+++ Entries shown
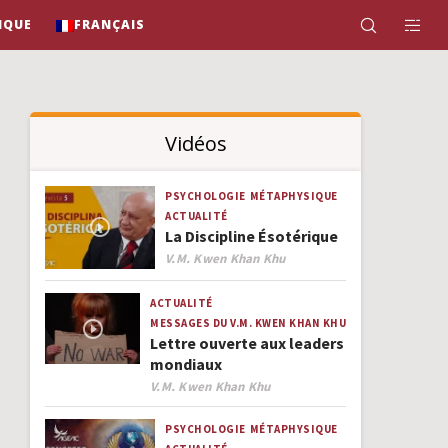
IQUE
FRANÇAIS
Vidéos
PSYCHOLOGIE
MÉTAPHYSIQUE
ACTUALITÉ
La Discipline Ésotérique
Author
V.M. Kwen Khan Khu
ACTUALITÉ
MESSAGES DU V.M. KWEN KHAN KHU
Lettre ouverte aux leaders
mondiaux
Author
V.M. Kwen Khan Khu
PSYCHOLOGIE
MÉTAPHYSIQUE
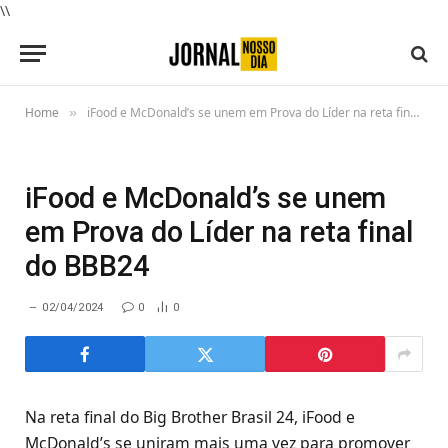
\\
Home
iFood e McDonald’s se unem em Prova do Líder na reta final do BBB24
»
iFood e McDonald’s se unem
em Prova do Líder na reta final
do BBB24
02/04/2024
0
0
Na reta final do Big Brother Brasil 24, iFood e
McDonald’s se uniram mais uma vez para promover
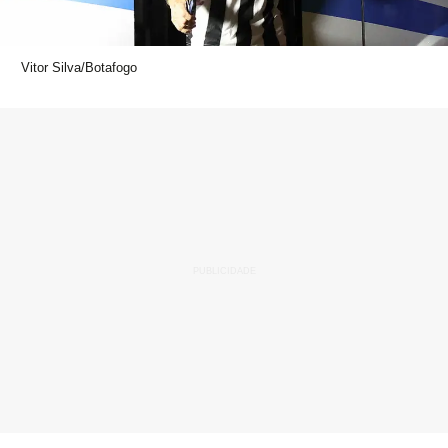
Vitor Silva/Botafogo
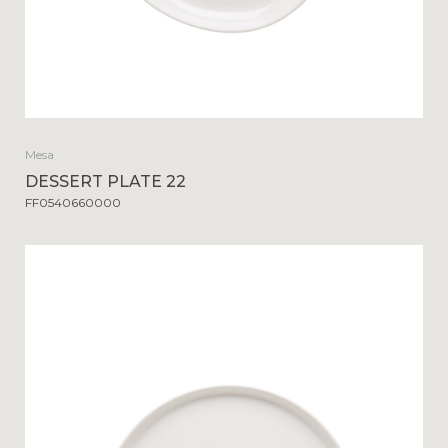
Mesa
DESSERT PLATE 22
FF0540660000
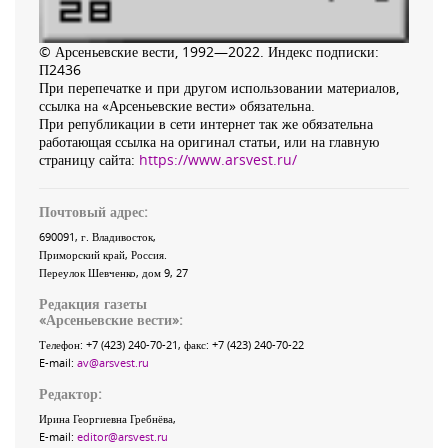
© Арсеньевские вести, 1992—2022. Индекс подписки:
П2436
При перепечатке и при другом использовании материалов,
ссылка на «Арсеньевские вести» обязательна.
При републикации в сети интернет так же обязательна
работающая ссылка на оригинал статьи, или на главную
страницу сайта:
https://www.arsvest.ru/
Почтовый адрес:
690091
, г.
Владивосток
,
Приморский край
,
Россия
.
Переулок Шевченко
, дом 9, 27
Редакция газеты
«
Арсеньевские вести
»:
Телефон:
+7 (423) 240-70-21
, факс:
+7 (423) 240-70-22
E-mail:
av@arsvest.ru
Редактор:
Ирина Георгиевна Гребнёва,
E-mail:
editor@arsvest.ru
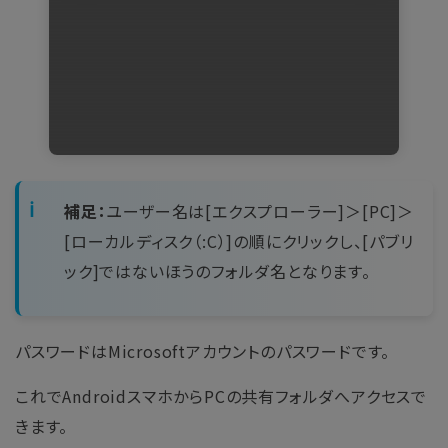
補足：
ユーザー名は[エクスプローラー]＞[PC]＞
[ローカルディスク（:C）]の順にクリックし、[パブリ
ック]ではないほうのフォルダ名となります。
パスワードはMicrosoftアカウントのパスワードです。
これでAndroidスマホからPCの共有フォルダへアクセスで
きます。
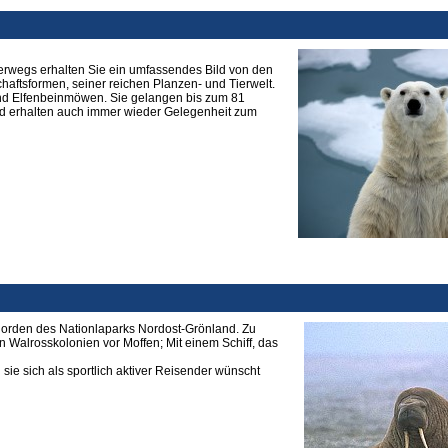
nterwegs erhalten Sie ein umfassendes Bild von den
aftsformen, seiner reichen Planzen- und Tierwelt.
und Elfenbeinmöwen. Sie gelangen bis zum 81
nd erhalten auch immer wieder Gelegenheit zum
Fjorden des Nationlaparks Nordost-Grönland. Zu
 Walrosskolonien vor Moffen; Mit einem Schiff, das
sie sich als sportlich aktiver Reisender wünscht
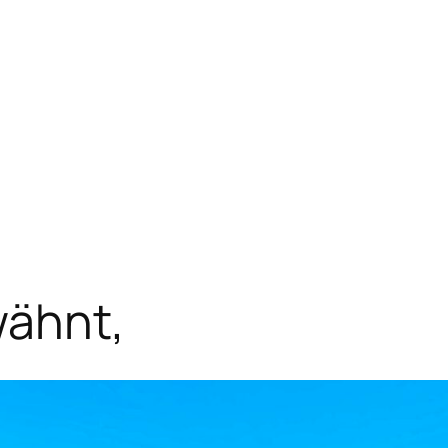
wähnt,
++++++
--- Assigned task ---
Output exactly, and only, the lines of the entries above from the one with "これでAndroidスマホからPCの共有フォルダへアクセスで" up to and including the one with "sie sich als"; pictures are to be left out.

--- Task answer ---
これでAndroidスマホからPCの共有フォルダへアクセスで
きます。
nterwegs erhalten Sie ein umfassendes Bild von den
aftsformen, seiner reichen Planzen- und Tierwelt.
und Elfenbeinmöwen. Sie gelangen bis zum 81
nd erhalten auch immer wieder Gelegenheit zum
Fjorden des Nationlaparks Nordost-Grönland. Zu
 Walrosskolonien vor Moffen; Mit einem Schiff, das
sie sich als sportlich aktiver Reisender wünscht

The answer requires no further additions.